# Bloom Filtering

Here we will describe how to run the bloom filter.  First we'll start off by importing the necessary packages, including a few custom methods in `bloom` to perform the actual filter.

In [1]:
import os
import skbio
from biom import Table, load_table
from biom.util import biom_open
from bloom import remove_seqs, trim_seqs

Now we will define all of the input and output file paths.  All of the raw data and can be found in `data_dir`.
The resulting filtered data will be saved to `results_dir`.  The `seqs_file` points to the bloomed sequences that we wish to remove, and the `biom_file` points to the biom table built by deblur.  

In [2]:
data_dir = '../data/'
results_dir = '../results'
seqs_file = '30_seqs.fna'
biom_file = 'ercolini.feces.clean.withtax.biom'
filtered_file = 'filtered.fna'

seqs_file = os.path.join(data_dir, seqs_file)
biom_file = os.path.join(data_dir, biom_file)
filtered_file = os.path.join(results_dir, filtered_file)
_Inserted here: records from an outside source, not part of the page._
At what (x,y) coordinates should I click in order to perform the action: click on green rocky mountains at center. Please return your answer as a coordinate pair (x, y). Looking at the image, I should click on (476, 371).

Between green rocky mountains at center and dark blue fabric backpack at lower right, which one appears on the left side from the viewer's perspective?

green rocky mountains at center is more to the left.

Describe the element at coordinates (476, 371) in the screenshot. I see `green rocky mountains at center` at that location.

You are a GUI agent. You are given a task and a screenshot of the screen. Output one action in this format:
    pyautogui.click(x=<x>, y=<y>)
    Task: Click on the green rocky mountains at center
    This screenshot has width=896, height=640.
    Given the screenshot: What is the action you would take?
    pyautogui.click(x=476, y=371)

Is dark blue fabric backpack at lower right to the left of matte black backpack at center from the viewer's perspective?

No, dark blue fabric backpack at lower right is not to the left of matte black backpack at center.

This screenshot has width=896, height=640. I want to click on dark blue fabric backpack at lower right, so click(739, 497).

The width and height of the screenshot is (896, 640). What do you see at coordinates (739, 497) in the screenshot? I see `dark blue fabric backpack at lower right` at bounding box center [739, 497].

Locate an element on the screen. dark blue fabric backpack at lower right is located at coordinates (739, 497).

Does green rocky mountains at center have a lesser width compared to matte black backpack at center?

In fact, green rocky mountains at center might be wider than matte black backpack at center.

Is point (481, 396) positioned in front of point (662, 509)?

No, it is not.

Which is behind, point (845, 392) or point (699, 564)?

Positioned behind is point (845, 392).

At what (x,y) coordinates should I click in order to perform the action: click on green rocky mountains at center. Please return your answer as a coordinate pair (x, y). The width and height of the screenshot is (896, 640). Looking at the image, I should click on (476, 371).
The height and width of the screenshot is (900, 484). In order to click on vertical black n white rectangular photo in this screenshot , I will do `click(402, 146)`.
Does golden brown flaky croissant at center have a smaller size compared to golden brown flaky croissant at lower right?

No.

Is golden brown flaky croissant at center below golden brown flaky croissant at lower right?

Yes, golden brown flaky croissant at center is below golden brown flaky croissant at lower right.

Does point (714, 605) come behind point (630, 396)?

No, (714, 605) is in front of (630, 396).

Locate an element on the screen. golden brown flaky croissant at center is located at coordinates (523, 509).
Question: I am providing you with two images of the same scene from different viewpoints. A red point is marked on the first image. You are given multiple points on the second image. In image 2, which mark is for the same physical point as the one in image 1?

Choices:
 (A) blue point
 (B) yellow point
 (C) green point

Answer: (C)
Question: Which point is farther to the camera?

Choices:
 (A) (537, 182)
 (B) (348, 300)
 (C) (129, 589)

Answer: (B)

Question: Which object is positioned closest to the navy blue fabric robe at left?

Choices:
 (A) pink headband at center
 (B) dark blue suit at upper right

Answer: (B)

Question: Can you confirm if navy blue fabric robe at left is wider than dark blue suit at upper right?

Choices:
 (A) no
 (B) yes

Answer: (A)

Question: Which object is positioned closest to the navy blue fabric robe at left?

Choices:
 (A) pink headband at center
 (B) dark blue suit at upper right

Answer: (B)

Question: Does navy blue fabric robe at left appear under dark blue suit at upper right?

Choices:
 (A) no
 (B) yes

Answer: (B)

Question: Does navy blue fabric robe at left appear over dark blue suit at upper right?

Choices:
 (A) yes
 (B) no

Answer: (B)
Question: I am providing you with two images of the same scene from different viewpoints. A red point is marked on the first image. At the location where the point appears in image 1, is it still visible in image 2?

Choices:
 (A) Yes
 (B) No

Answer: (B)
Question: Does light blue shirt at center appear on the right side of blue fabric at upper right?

And we'll unzip the zip file to extract the sequences.

In [3]:
!gunzip ../data/30_seqs.fna.gz

Now we will read in all of the scikit-bio sequences, in addition to the deblurred biom table.
Remember that all of the feature ids in the deblurred table are the actual 16S V4 sequences.
So we will be filtering out the rows in this table according to the sequence found in the 
`30_seqs.fna.gz` file.

In [4]:
seqs = skbio.read(seqs_file, format='fasta')
table = load_table(biom_file)

When removing sequences, we need to make sure that all of the sequences are of the same length.
So we'll just trim to the shortest sequence found in the biom table.

In [5]:
length = min(map(len, table.ids(axis='observation')))
seqs = trim_seqs(seqs, length=length)

Now we'll actually remove these bloom sequences as follows.

In [6]:
outtable = remove_seqs(table, seqs)

In [7]:
with biom_open(filtered_file, 'w') as f:
    outtable.to_hdf5(f, "filterbiomseqs")

This can be also run as the command `filter_seqs_from_biom.py`, which is also available upon install.  In conclusion, the bloom filtering is relatively straightforward to run.